___ Records for the exercise

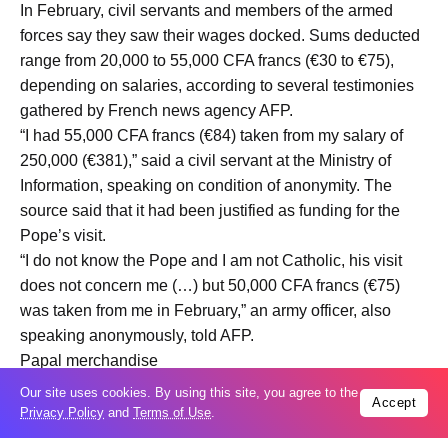
In February, civil servants and members of the armed
forces say they saw their wages docked. Sums deducted
range from 20,000 to 55,000 CFA francs (€30 to €75),
depending on salaries, according to several testimonies
gathered by French news agency AFP.
“I had 55,000 CFA francs (€84) taken from my salary of
250,000 (€381),” said a civil servant at the Ministry of
Information, speaking on condition of anonymity. The
source said that it had been justified as funding for the
Pope’s visit.
“I do not know the Pope and I am not Catholic, his visit
does not concern me (…) but 50,000 CFA francs (€75)
was taken from me in February,” an army officer, also
speaking anonymously, told AFP.
Papal merchandise
Students are also under pressure to spend money.
Our site uses cookies. By using this site, you agree to the
Accept
The Pope is due to visit the new campus of the National
Privacy Policy
and
Terms of Use
.
University of Equatorial Guinea (UNGE) in Basùpù, which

______

Directions for this task:
Reproduce only the lines above, starting at the line with "my salary of" and ending at the line with "was taken from", exactly as written.

Completed task:
“I had 55,000 CFA francs (€84) taken from my salary of
250,000 (€381),” said a civil servant at the Ministry of
Information, speaking on condition of anonymity. The
source said that it had been justified as funding for the
Pope’s visit.
“I do not know the Pope and I am not Catholic, his visit
does not concern me (…) but 50,000 CFA francs (€75)
was taken from me in February,” an army officer, also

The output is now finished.